Change Of Control Under CIRP: Change Of Control, Continuity Of Processing, And Personal Data Rights Under Indian Insolvency Law
- IJLLR Journal
- May 5
- 1 min read
Lakshay Arora & Khushi Sharma, Christ (Deemed to be University) Delhi NCR
ABSTRACT
This paper examines whether a successful Corporate Insolvency Resolution Process (CIRP) resulting in a change of control creates a fresh consent or renewed notice obligation under India's Digital Personal Data Protection Act, 2023 (DPDP Act). Existing commentary has addressed the monetisation of data assets in insolvency, but has not adequately confronted the prior and conceptually distinct question that does a material change in the identity of those who govern, direct and exploit personal data alter the legitimacy of continued processing. The paper argues for a hybrid position. Prior consent should not automatically lapse upon resolution, as a blanket reset would undermine going-concern value and impede legitimate rescue. However, where a resolution results in a material change of control, processing purpose, or data recipient, the incoming resolution applicant incurs renewed notice obligations and, in cases of genuinely new or incompatible use, a requirement to obtain fresh consent.
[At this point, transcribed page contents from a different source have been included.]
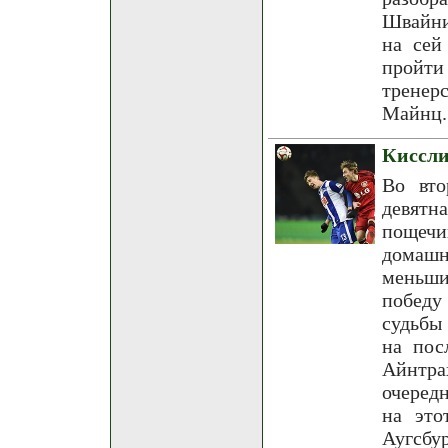
Швайни
на сей
пройт
тренер
Майнц.
Киссли
Во вто
девятн
пощечи
домашн
меньши
победу
судьбы
на пос
Айнтра
очеред
на это
Аугсбу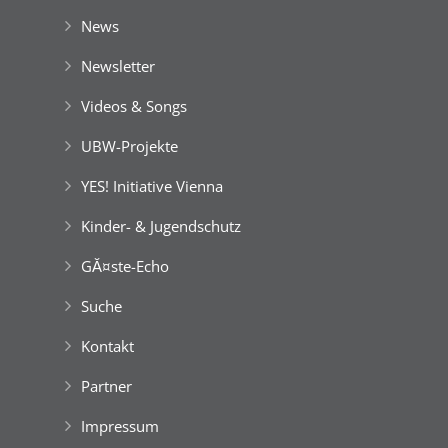
News
Newsletter
Videos & Songs
UBW-Projekte
YES! Initiative Vienna
Kinder- & Jugendschutz
GĂ¤ste-Echo
Suche
Kontakt
Partner
Impressum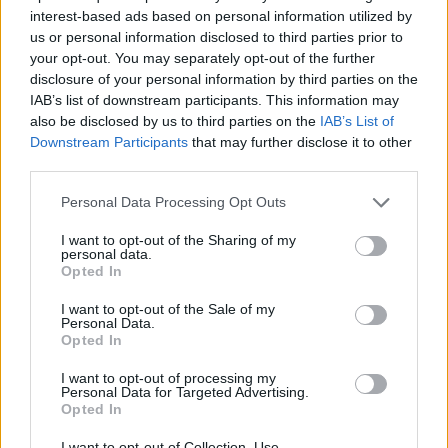
news
interest-based ads based on personal information utilized by
us or personal information disclosed to third parties prior to
your opt-out. You may separately opt-out of the further
RELATED ARTICLES
MORE FROM AUTHOR
disclosure of your personal information by third parties on the
IAB’s list of downstream participants. This information may
also be disclosed by us to third parties on the
IAB’s List of
Downstream Participants
that may further disclose it to other
third parties.
Personal Data Processing Opt Outs
Santé
Santé
Santé
Sieste après 65 ans : la
Ménopause et
Ménopause précoce : le
clé pour préserver votre
problèmes urinaires : le
risque accru
I want to opt-out of the Sharing of my
cerveau ou le mettre en
secret inattendu des
d’hypertension à ne pas
personal data.
danger
sous-vêtements à
ignorer
découvrir
Opted In
I want to opt-out of the Sale of my
Personal Data.
Opted In
Popular Posts
I want to opt-out of processing my
Personal Data for Targeted Advertising.
Diabète : pancréas artificiel, une première en France
Opted In
news
-
18 novembre 2020
I want to opt-out of Collection, Use,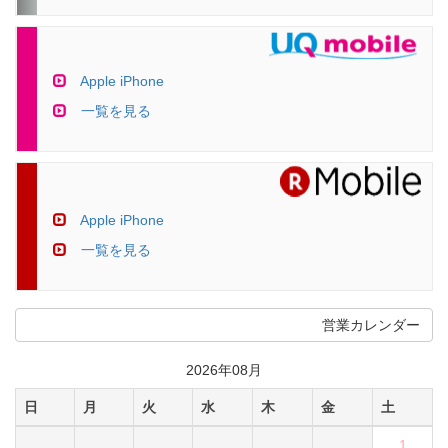
Apple iPhone
一覧を見る
Apple iPhone
一覧を見る
営業カレンダー
2026年08月
日
月
火
水
木
金
土
1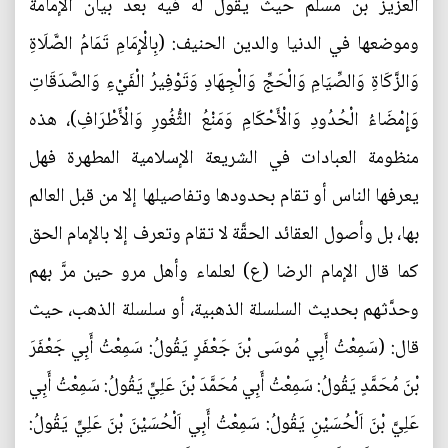
العزيز بن مسلم حيث يقول له فيه بعد بيان الإمامة
وموضعها في الدنيا والدين الحنيف: (بِالْإِمَامِ تَمَامُ الصَّلَاةِ
وَالزَّكَاةِ وَالصِّيَامِ وَالْحَجِّ وَالْجِهَادِ وَتَوْفِيرُ الْفَيْ‌ءِ وَالصَّدَقَاتِ
وَإِمْضَاءُ الْحُدُودِ وَالْأَحْكَامِ وَمَنْعُ الثُّغُورِ وَالْأَطْرَافِ)، هذه
منظومة العبادات في الشريعة الإسلامية المطهرة فهل
يعرفها الناس أو تقام بحدودها وتفاصيلها إلا من قبل العالم
بها، بل وأصول العقائد الحقَّة لا تقام وتعرف إلا بالإمام الحق
كما قال الإمام الرضا (ع) لعلماء وأهل مرو حين مرَّ بهم
وحدَّثهم بحديث السلسلة الذهبية، أو سلسلة الذهب، حيث
قال: (سَمِعْتُ أَبِي مُوسَى بْنَ جَعْفَرٍ يَقُولُ: سَمِعْتُ أَبِي جَعْفَرَ
بْنَ مُحَمَّدٍ يَقُولُ: سَمِعْتُ أَبِي مُحَمَّدَ بْنَ عَلِيٍّ يَقُولُ: سَمِعْتُ أَبِي
عَلِيَّ بْنَ اَلْحُسَيْنِ يَقُولُ: سَمِعْتُ أَبِي اَلْحُسَيْنَ بْنَ عَلِيٍّ يَقُولُ: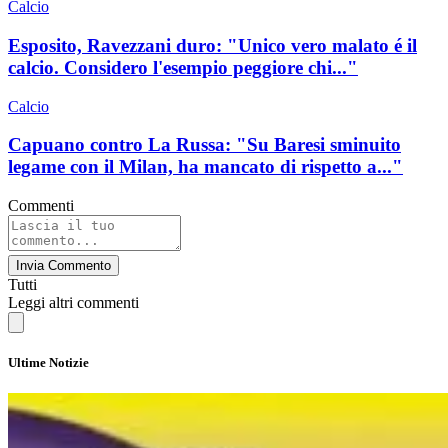
Calcio
Esposito, Ravezzani duro: "Unico vero malato é il
calcio. Considero l'esempio peggiore chi..."
Calcio
Capuano contro La Russa: "Su Baresi sminuito
legame con il Milan, ha mancato di rispetto a..."
Commenti
Invia Commento
Tutti
Leggi altri commenti
Ultime Notizie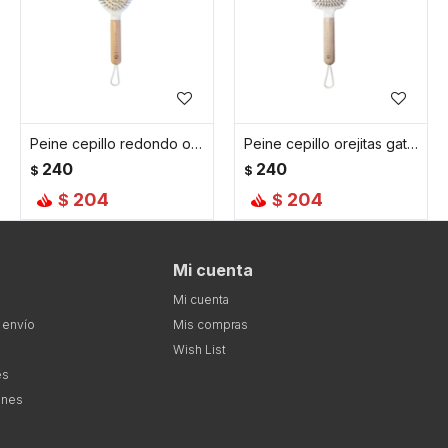
Peine cepillo redondo orejitas gato - Blanco
Peine cepillo orejitas gato - Blanco
240
240
$
$
204
204
$
$
Mi cuenta
Mi cuenta
 envío
Mis compras
Wish List
es
ones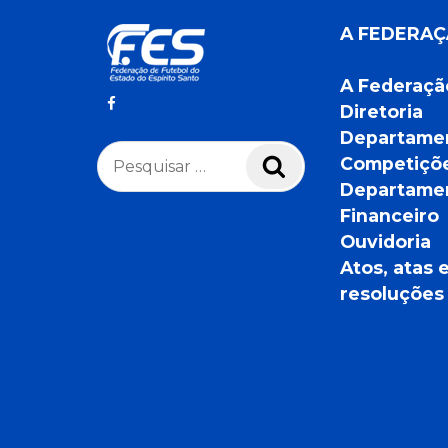
A FEDERA
A Federaçã
Diretoria
Departame
Pesquisar
Competiçõ
Pesquisar
por:
Departame
Financeiro
Ouvidoria
Atos, atas 
resoluções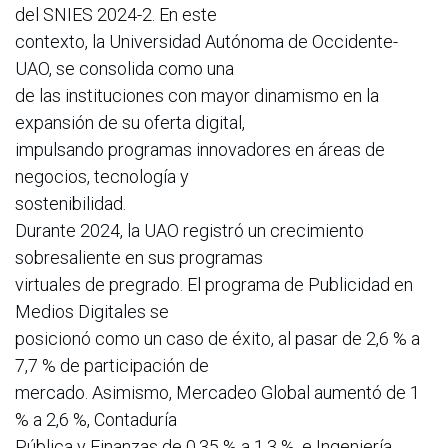
del SNIES 2024-2. En este
contexto, la Universidad Autónoma de Occidente-
UAO, se consolida como una
de las instituciones con mayor dinamismo en la
expansión de su oferta digital,
impulsando programas innovadores en áreas de
negocios, tecnología y
sostenibilidad.
Durante 2024, la UAO registró un crecimiento
sobresaliente en sus programas
virtuales de pregrado. El programa de Publicidad en
Medios Digitales se
posicionó como un caso de éxito, al pasar de 2,6 % a
7,7 % de participación de
mercado. Asimismo, Mercadeo Global aumentó de 1
% a 2,6 %, Contaduría
Pública y Finanzas de 0,35 % a 1,3 %, e Ingeniería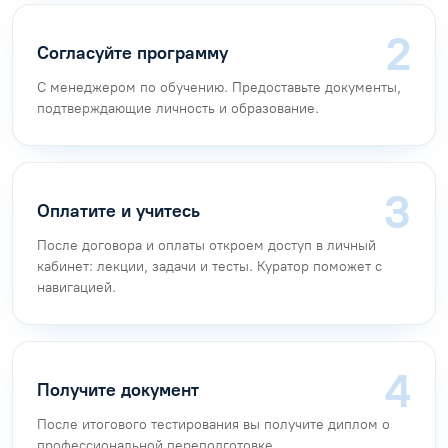
Согласуйте программу
С менеджером по обучению. Предоставьте документы,
подтверждающие личность и образование.
Оплатите и учитесь
После договора и оплаты откроем доступ в личный
кабинет: лекции, задачи и тесты. Куратор поможет с
навигацией.
Получите документ
После итогового тестирования вы получите диплом о
профессиональной переподготовке.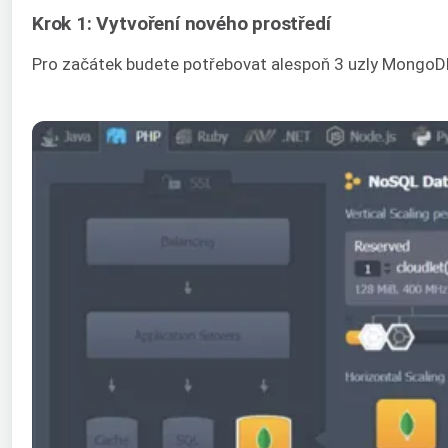
Krok 1: Vytvoření nového prostředí
Pro začátek budete potřebovat alespoň 3 uzly MongoDB,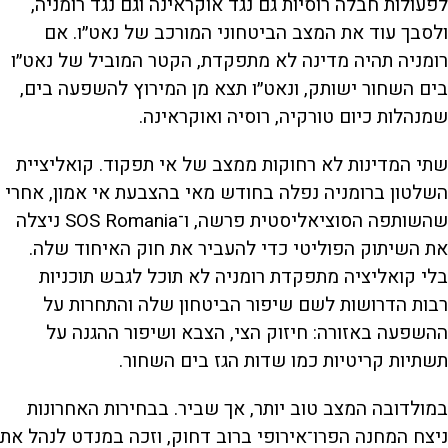
לפעולות חבלה רוסיות גם נגד אוקראינה וגם נגד רומניה,
ולסבך עוד את המצב הביטחוני המורכב של נאט״ו. אם
רומניה תהיה מדינה לא מתפקדת, הקטר המוביל של נאט״ו
בים השחור ישותק, ונאט״ו תצא מן המירוץ להשפעה בים,
שמנהלות כיום טורקיה, רוסיה ואוקראינה.
שתי המדינות לא רחוקות ממצב של אי תפקוד. קואליציית
השלטון ברומניה נפלה בחודש מאי בהצבעת אי אמון, אחרי
שהשותפה הסוציאליסטית פרשה, ו־SOS Romania ניצלה
את השיתוק הפוליטי כדי להעביר את חוק האיחוד שלה.
בלי קואליציה מתפקדת רומניה לא תוכל לגבש תוכניות
רבות הדרושות לשם שיפור הביטחון שלה והתחרות על
ההשפעה באזורה: חיזוק הצי, הצבא ושיפור ההגנה על
תשתיות קריטיות כמו שדות הגז בים השחור.
במולדובה המצב טוב יותר, אך שביר. בבחירות האחרונות
ניצח המחנה הפרו־אירופי ברוב דחוק, וזכה במנדט לנהל את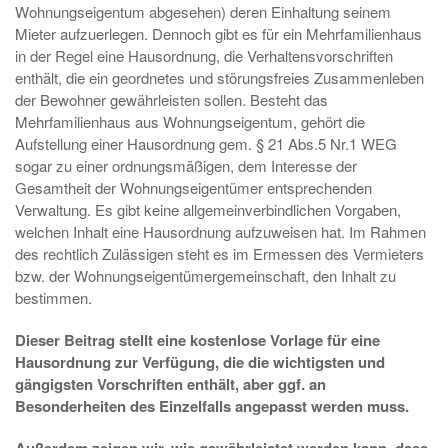
Wohnungseigentum abgesehen) deren Einhaltung seinem
Mieter aufzuerlegen. Dennoch gibt es für ein Mehrfamilienhaus
in der Regel eine Hausordnung, die Verhaltensvorschriften
enthält, die ein geordnetes und störungsfreies Zusammenleben
der Bewohner gewährleisten sollen. Besteht das
Mehrfamilienhaus aus Wohnungseigentum, gehört die
Aufstellung einer Hausordnung gem. § 21 Abs.5 Nr.1 WEG
sogar zu einer ordnungsmäßigen, dem Interesse der
Gesamtheit der Wohnungseigentümer entsprechenden
Verwaltung. Es gibt keine allgemeinverbindlichen Vorgaben,
welchen Inhalt eine Hausordnung aufzuweisen hat. Im Rahmen
des rechtlich Zulässigen steht es im Ermessen des Vermieters
bzw. der Wohnungseigentümergemeinschaft, den Inhalt zu
bestimmen.
Dieser Beitrag stellt eine kostenlose Vorlage für eine
Hausordnung zur Verfügung, die die wichtigsten und
gängigsten Vorschriften enthält, aber ggf. an
Besonderheiten des Einzelfalls angepasst werden muss.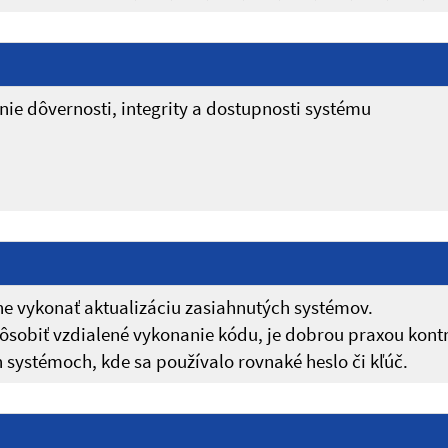
ie dôvernosti, integrity a dostupnosti systému
 vykonať aktualizáciu zasiahnutých systémov.
spôsobiť vzdialené vykonanie kódu, je dobrou praxou kont
 systémoch, kde sa používalo rovnaké heslo či kľúč.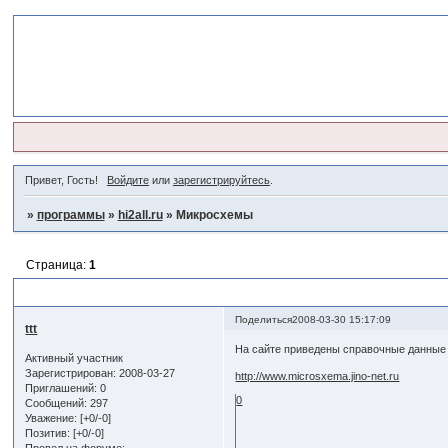
Привет, Гость!
Войдите
или
зарегистрируйтесь
.
»
программы
»
hi2all.ru
»
Микросхемы
Страница:
1
Микросхемы
Поделиться
2008-03-30 15:17:09
ttt
На сайте приведены справочные данные 
Активный участник
Зарегистрирован
: 2008-03-27
http://www.microsxema.jino-net.ru
Приглашений:
0
0
Сообщений:
297
Уважение:
[+0/-0]
Позитив:
[+0/-0]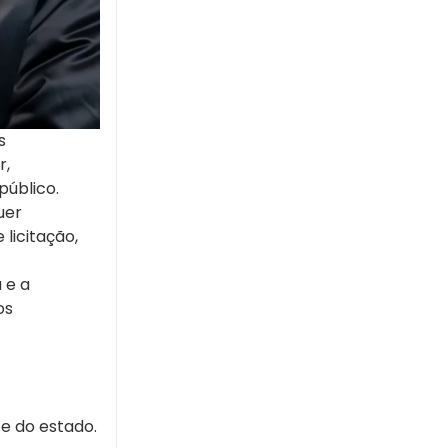
s
r,
público.
uer
licitação,
 e a
os
te do estado.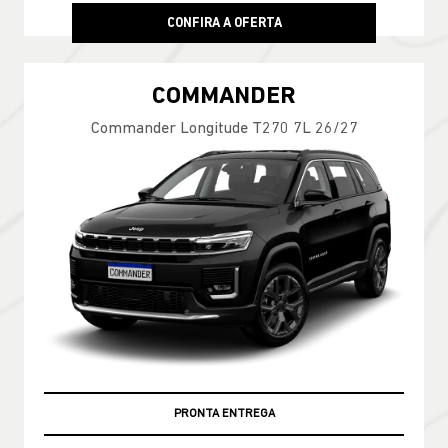
CONFIRA A OFERTA
COMMANDER
Commander Longitude T270 7L 26/27
PRONTA ENTREGA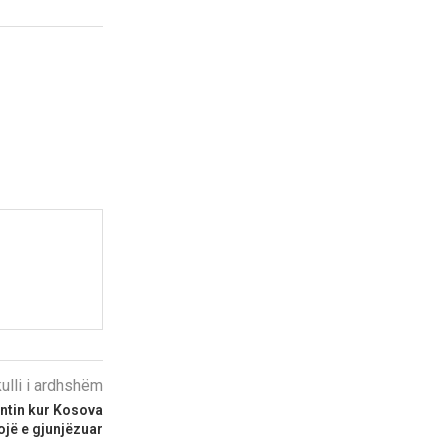
kulli i ardhshëm
ntin kur Kosova
ojë e gjunjëzuar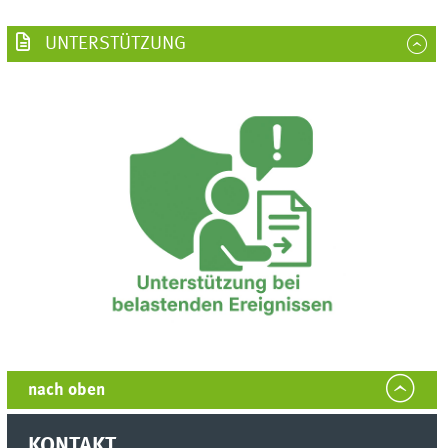
UNTERSTÜTZUNG
nach oben
KONTAKT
The paper through doctrinal analysis supported by comparative examples, and normative proposal, analyses the relevant provisions of the IBC and the DPDP Act, examines the Toysmart and RadioShack controversies in the United States and the GDPR framework in Europe as persuasive guides, and proposes a calibrated Indian framework built around a mandatory post- resolution notice obligation, a continuity safe harbour for operationally necessary processing, a material-change trigger for renewed consent, and better coordination between insolvency and data protection regulators.
Keywords: Corporate Insolvency Resolution Process, Consent, Data Fiduciary, Data Principal, Purpose Limitation, Personal Data Governance.